Impressive properties boasted by UV varnishes
It is in the reduction or prevention of VOCs (Volatile Organic Compounds) that UV technology really scores highly. However, UV varnish also delivers an above-average performance with its superb chemical and mechanical properties. High scratch-resistance is one such important advantage with the resistant layer of varnish on, for example, lipstick holders preventing the surface from getting scratched when thrown together with other sharp objects, such as keys, in a handbag.
According to Maier, however, UV technology has even more to offer. It promotes efficiency with high production speeds and swift processing thanks to shorter curing times. Split-second curing also means that the UV varnishing is much less susceptible to contamination when compared to other varnishing systems that often require long drying ovens. When used on machine installations, the UV units also require considerably less space than more conventional drying technologies.
Broad scope of application
With advantages such as these, it is unsurprising that UV varnishing boasts such a wide spectrum of applications. IST METZ has thus already developed numerous UV systems for industrial applications. One example here is the automotive industry, where lenses and reflectors for headlights, trims, steering wheels, wood-effect interiors, wheel hubs and brake pads are varnished or coated using a UV procedure. Another typical application would be the varnishing of plastic parts, i.e. for mobile phones. This extends right up to top coats for display surfaces when a high mechanical strength is required, for example because the phone is operated using a stick. In addition to the cosmetics packaging already mentioned, e.g. lipsticks or spray cans, everyday items such as wall sockets are also coated in UV varnish.
Curing instead of drying
Deciding on UV technology means switching from the conventional drying methods, such as the evaporation of solvents, to the curing of layers by means of polymerisation. Expert knowledge is thus required here for the correct integration of the new technology into production processes. This poses a number of specific questions, such as what will happen with the overspray, how to dispose of the varnish, can excess UV varnish be recovered and which housing will safely shield the UV lamp?
In order to effectively use UV technology over the long term, Holger Maier recommends regular cleaning and maintenance. Contamination of lamps and reflectors can lead to unnecessary output losses. The UV system can be coordinated with specific applications when doped with, for example, gallium or ferrous material. Regulation of the air cooling via temperature and volume secures constant operating conditions irrespective of performance.
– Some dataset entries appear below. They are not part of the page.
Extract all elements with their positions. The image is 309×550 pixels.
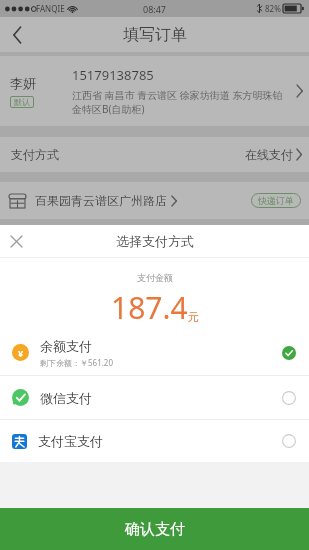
staticText: 187.4 [111, 287, 188, 328]
staticText: 选择支付方式 [116, 233, 194, 249]
staticText: 元 [188, 310, 199, 324]
button[interactable]: 确认支付 [0, 508, 309, 550]
staticText: 微信支付 [40, 390, 92, 406]
staticText: 确认支付 [125, 520, 185, 539]
button[interactable]: Close [0, 225, 32, 257]
staticText: 82% [265, 3, 281, 14]
staticText: ¥ [18, 347, 24, 359]
staticText: 在线支付 [245, 147, 293, 162]
staticText: 默认 [14, 97, 30, 107]
staticText: 江西省 南昌市 青云谱区 徐家坊街道 东方明珠铂金特区B(自助柜) [72, 88, 292, 116]
staticText: FANQIE [36, 3, 65, 14]
button[interactable]: 支付方式 [0, 137, 309, 172]
staticText: 填写订单 [123, 25, 187, 45]
staticText: 李妍 [10, 75, 36, 91]
staticText: 08:47 [143, 3, 167, 15]
button[interactable]: ¥ [0, 330, 309, 375]
button[interactable]: Back [0, 18, 34, 52]
button[interactable]: 百果园青云谱区广州路店 [0, 182, 309, 219]
staticText: 百果园青云谱区广州路店 [35, 193, 167, 208]
staticText: 支付宝支付 [38, 433, 103, 449]
staticText: 余额支付 [40, 338, 92, 354]
staticText: 15179138785 [72, 66, 154, 84]
button[interactable]: 支付宝支付 [0, 420, 309, 462]
staticText: 快递订单 [258, 195, 294, 206]
button[interactable]: 微信支付 [0, 376, 309, 419]
staticText: 支付方式 [11, 147, 59, 162]
button[interactable]: 李妍 [0, 56, 309, 126]
staticText: 剩下余额：￥561.20 [40, 357, 114, 368]
staticText: 支付金额 [137, 272, 173, 283]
Generally speaking, there are still plenty of opportunities for the further development of UV technology in the realm of industrial applications. Holger Maier thus sees the widely discussed topic of LED UV technology, for which IST METZ has designed its own UV system, as becoming less of a short-term focus for the industrial sector. Instead, he sees further progress being made on new units that work with, for example, optimised reflector geometry.